Wednesday, 28 May 2014

Where did I go wrong, I lost a friend...

So, this post is mainly for me to get things off my chest, but I hope that maybe it will help someone else too.

I have just lost a friend. Not to death or moving away, but we are no longer in the friend category.
And it hurts. It really hurts.

I feel a little betrayed. I won't go into details, that's not fair to them, but I feel our relationship was unequal. I spent over a year being the best friend I could be: emotional support, a rock, making them laugh. I stayed up all night with then when they were sick, and hugged them when they cried.

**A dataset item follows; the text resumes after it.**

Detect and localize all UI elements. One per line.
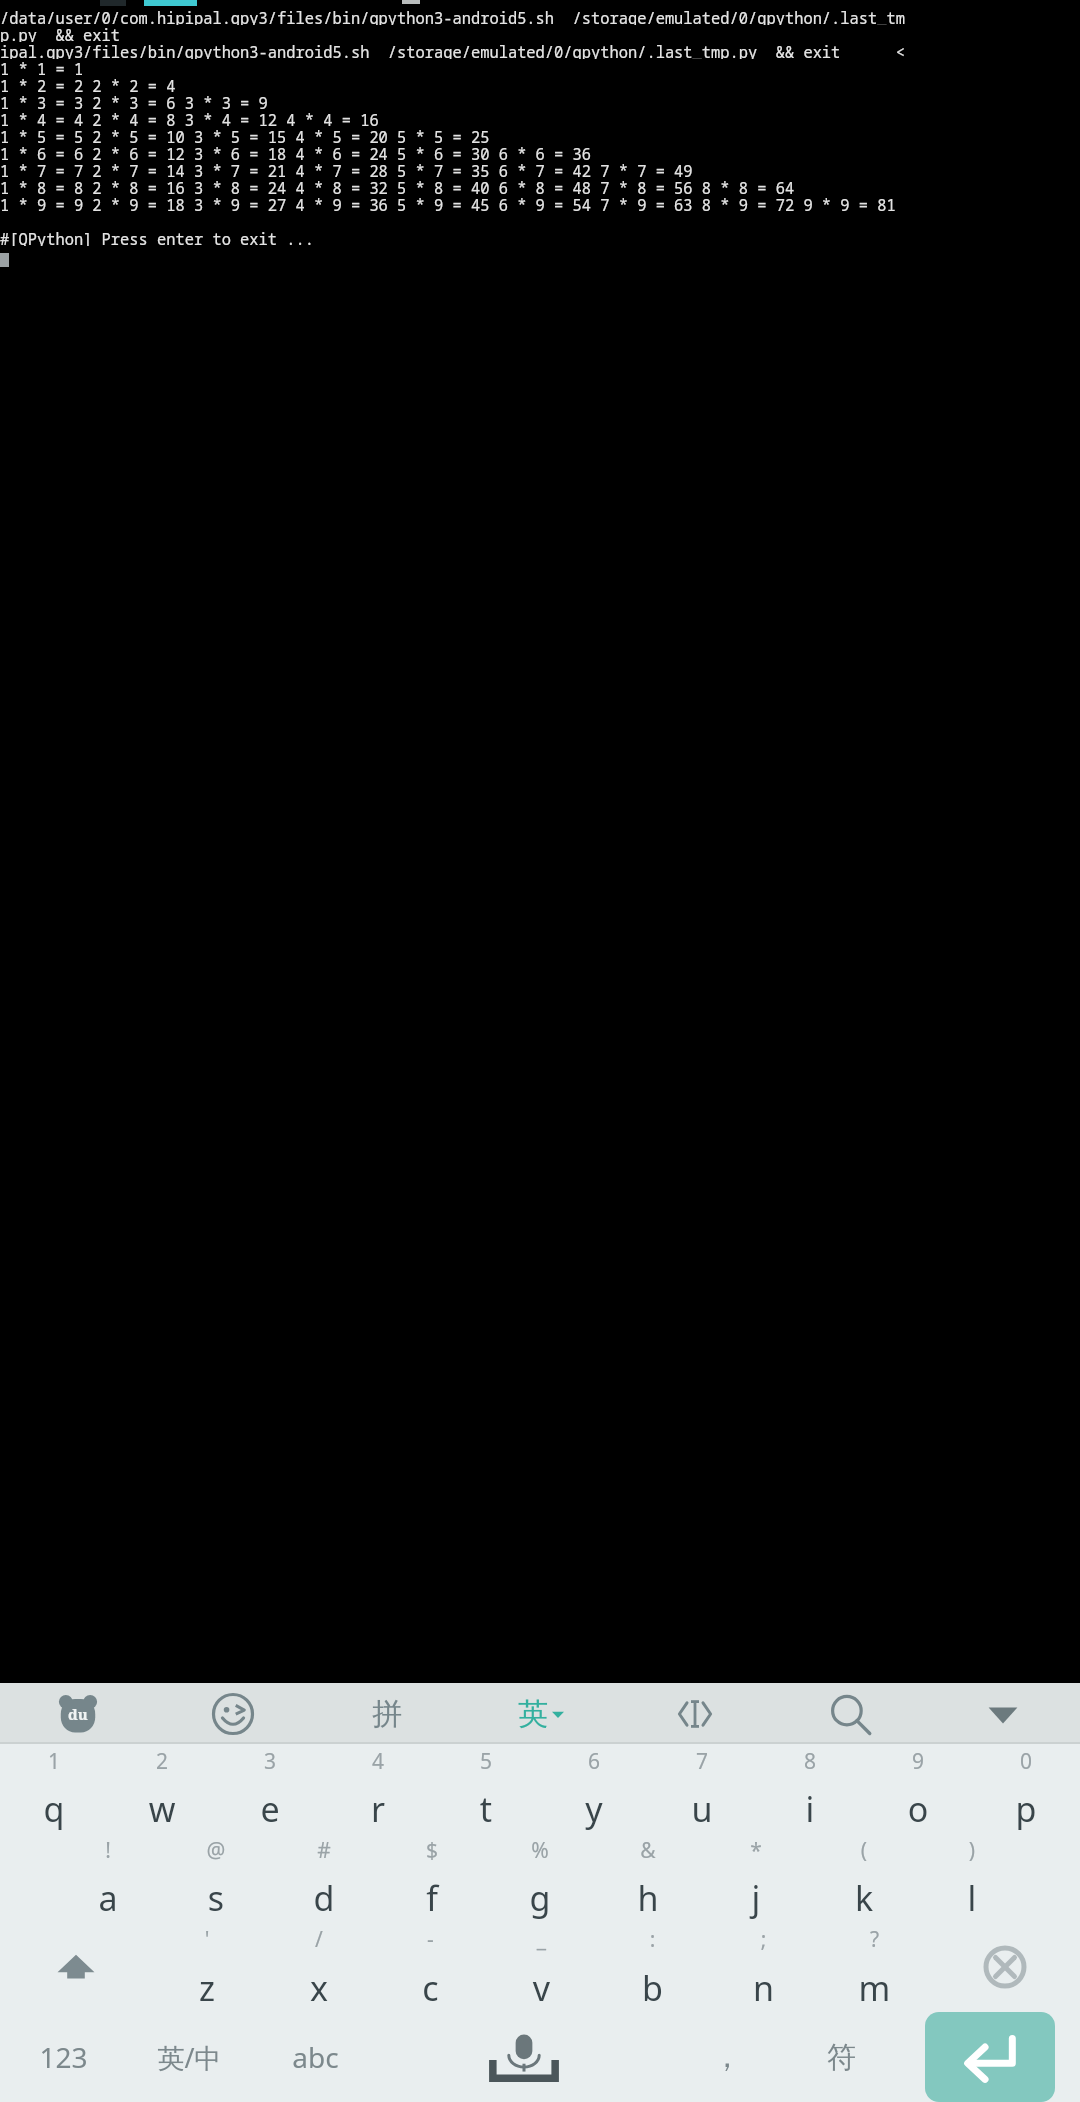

However, if I needed that in return, I didn't feel I got it. I could cry, and I would be left to do so. If I was ill, there was no sympathy.

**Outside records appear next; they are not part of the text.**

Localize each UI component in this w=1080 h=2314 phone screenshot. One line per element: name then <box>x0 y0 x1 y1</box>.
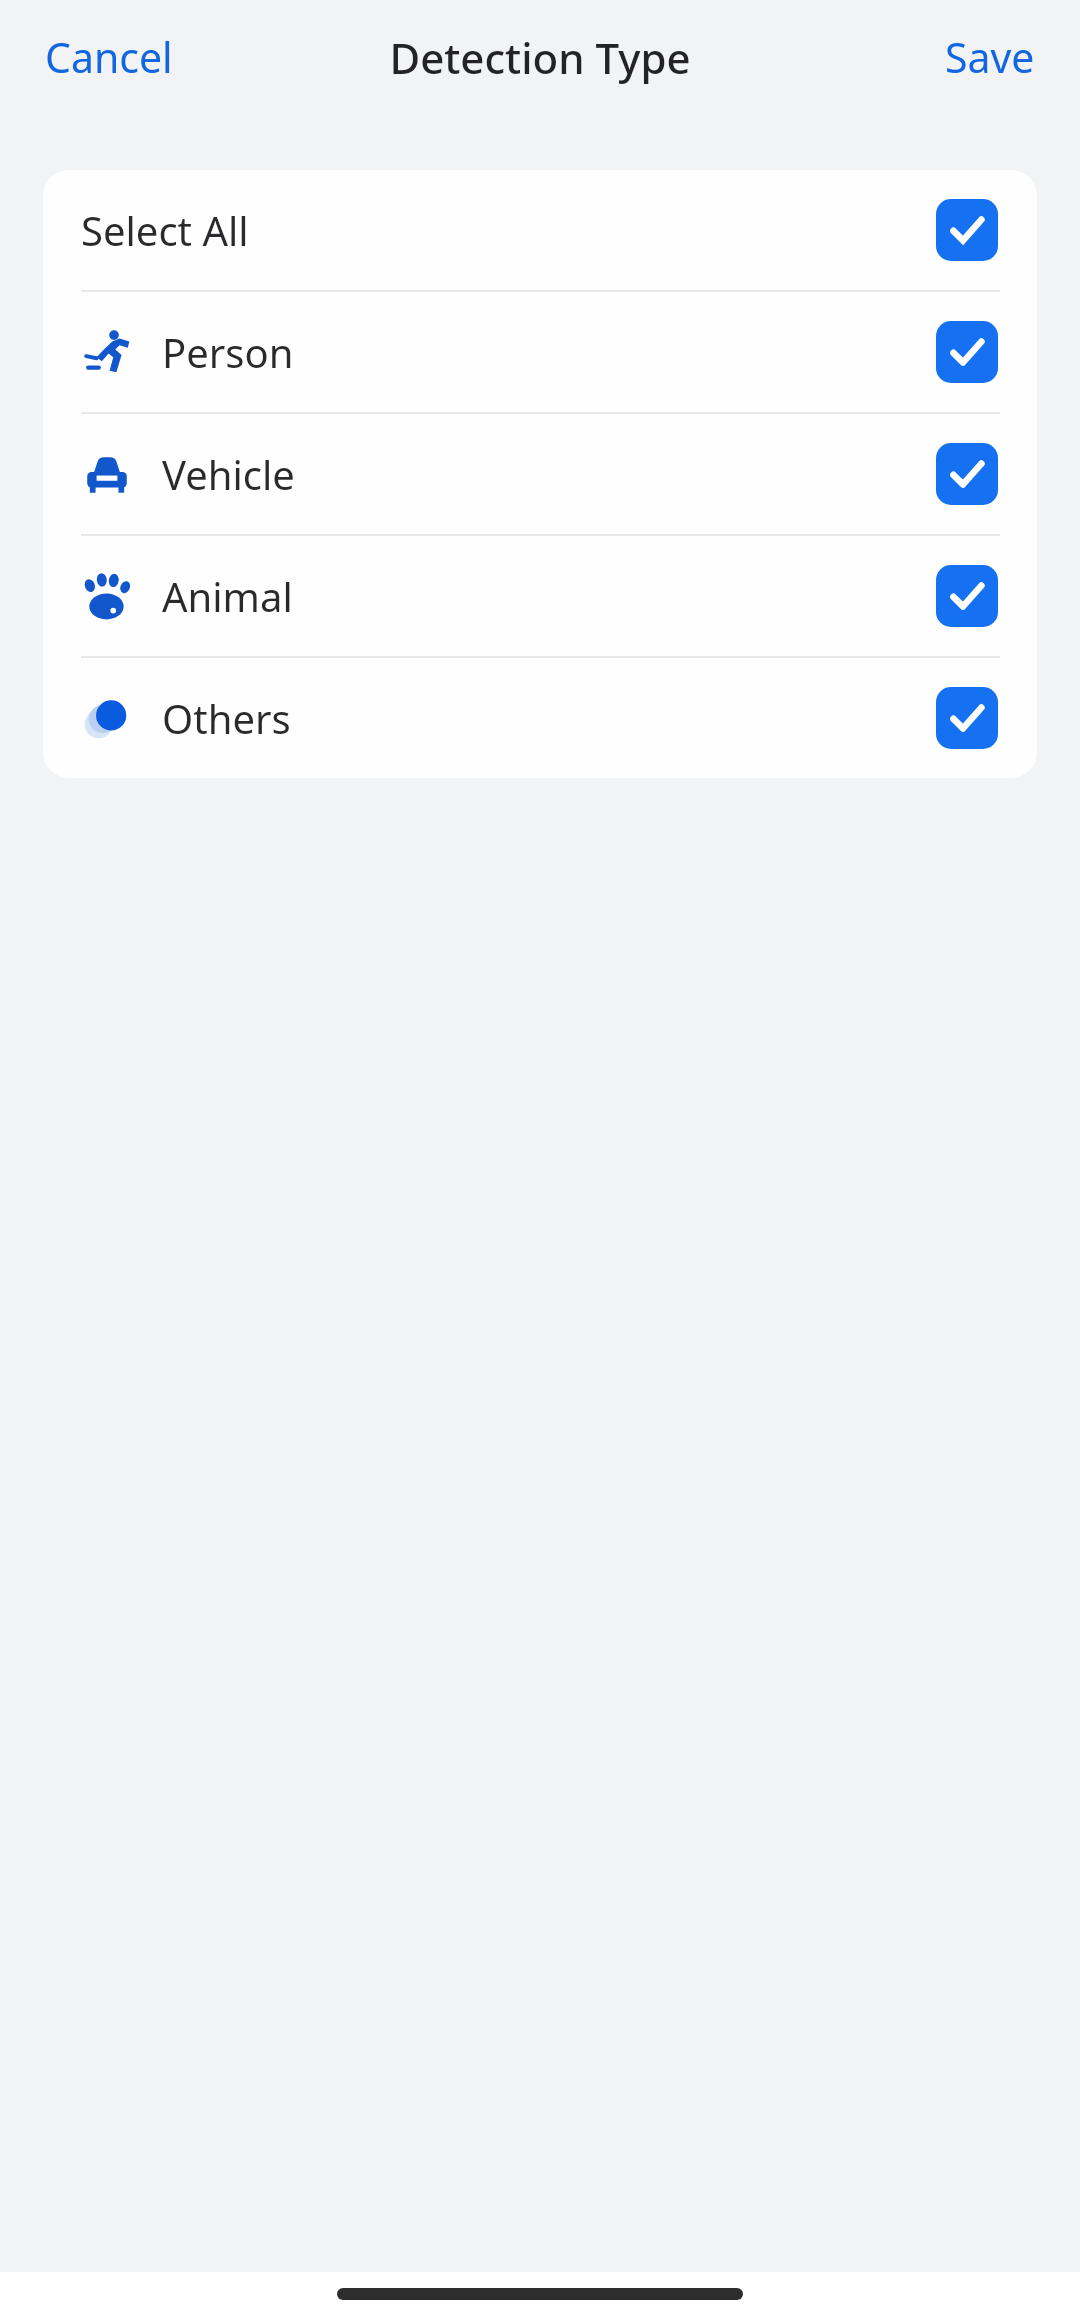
staticText: Person <box>162 325 294 379</box>
button[interactable]: Others <box>43 658 1037 778</box>
button[interactable]: Cancel <box>22 17 196 97</box>
button[interactable]: Person <box>43 292 1037 412</box>
button[interactable]: Checked <box>936 443 998 505</box>
button[interactable]: Animal <box>43 536 1037 656</box>
staticText: Save <box>945 29 1035 85</box>
button[interactable]: Save <box>922 17 1058 97</box>
staticText: Select All <box>81 203 249 257</box>
button[interactable]: Checked <box>936 687 998 749</box>
staticText: Others <box>162 691 291 745</box>
button[interactable]: Vehicle <box>43 414 1037 534</box>
staticText: Vehicle <box>162 447 295 501</box>
staticText: Animal <box>162 569 293 623</box>
staticText: Detection Type <box>389 29 691 86</box>
staticText: Cancel <box>45 29 173 85</box>
button[interactable]: Select All <box>43 170 1037 290</box>
button[interactable]: Checked <box>936 321 998 383</box>
button[interactable]: Checked <box>936 199 998 261</box>
button[interactable]: Checked <box>936 565 998 627</box>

She seemed to get better, and I thought it would be ok. We moved house, she got a boyfriend, we all seemed more relaxed and happy. I had high hopes for the year ahead.

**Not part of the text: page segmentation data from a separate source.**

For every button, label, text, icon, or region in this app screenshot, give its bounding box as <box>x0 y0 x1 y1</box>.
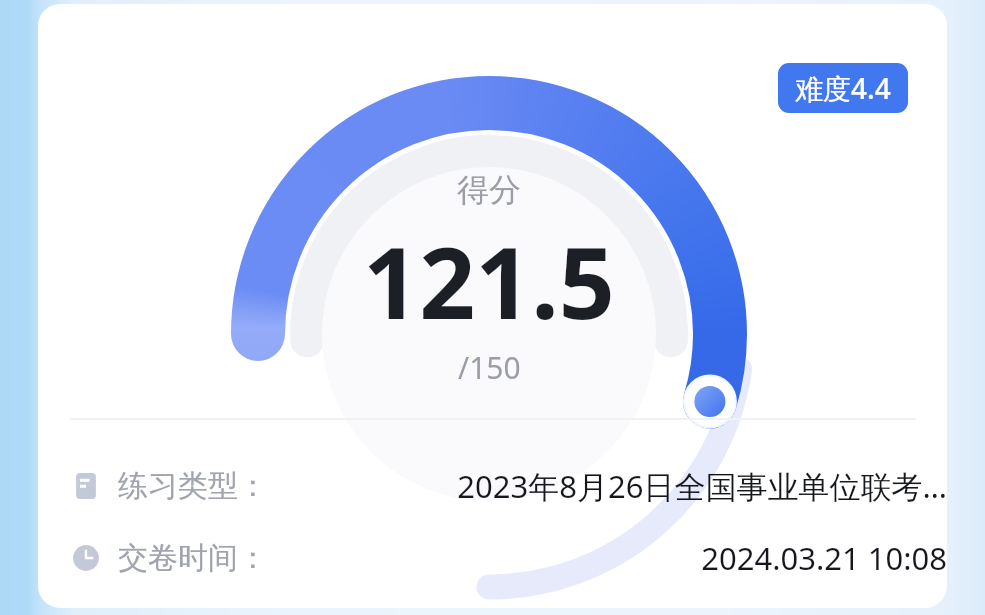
button[interactable]: 交卷时间： <box>71 531 947 585</box>
staticText: 121.5 <box>363 214 615 347</box>
staticText: 2024.03.21 10:08 <box>701 537 947 579</box>
staticText: 得分 <box>457 170 521 210</box>
staticText: 交卷时间： <box>118 539 268 577</box>
staticText: /150 <box>458 347 521 388</box>
staticText: 难度4.4 <box>795 69 891 107</box>
button[interactable]: 难度4.4 <box>778 63 908 113</box>
staticText: 练习类型： <box>118 467 268 505</box>
staticText: 2023年8月26日全国事业单位联考… <box>457 465 947 507</box>
button[interactable]: 练习类型： <box>71 459 947 513</box>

But things got worse. Not only was friendship not returned, but I never saw her. She would be in her room all the time, she never spoke to me when she passed me by, even when I spoke to her. Her boyfriend tried to get us together, but she never seemed to want to hang out.

I should put in here, as some may think, this is nothing to do with the boyfriend. Her behaviour was difficult before him, and it was gradually getting more isolated anyway. He is not controlling or mean, and I just wanted to rule that out in your minds.

Yet I'm left feeling this is my fault. At least, that is the impression I get from her attitude towards me. But I can't work out what I have done. I get an intense feeling of annoyance heading my way, and it hurts a lot. I have tried asking what it is, but I don't get a proper answer. Ever.

I have decided to give up trying. I feel I have done all I can. I will no longer take the flack for something I haven't done, and I am done with crying over something that is clearly one-sided.

If something doesn't work, try and fix it. But there is only so many times you can stick it together with tape before having to admit that it is defective.

If someone is hurting you, don't make yourself worse by slaving away at them. You get drained, and lead to feeling down and guilty about something that isn't your fault.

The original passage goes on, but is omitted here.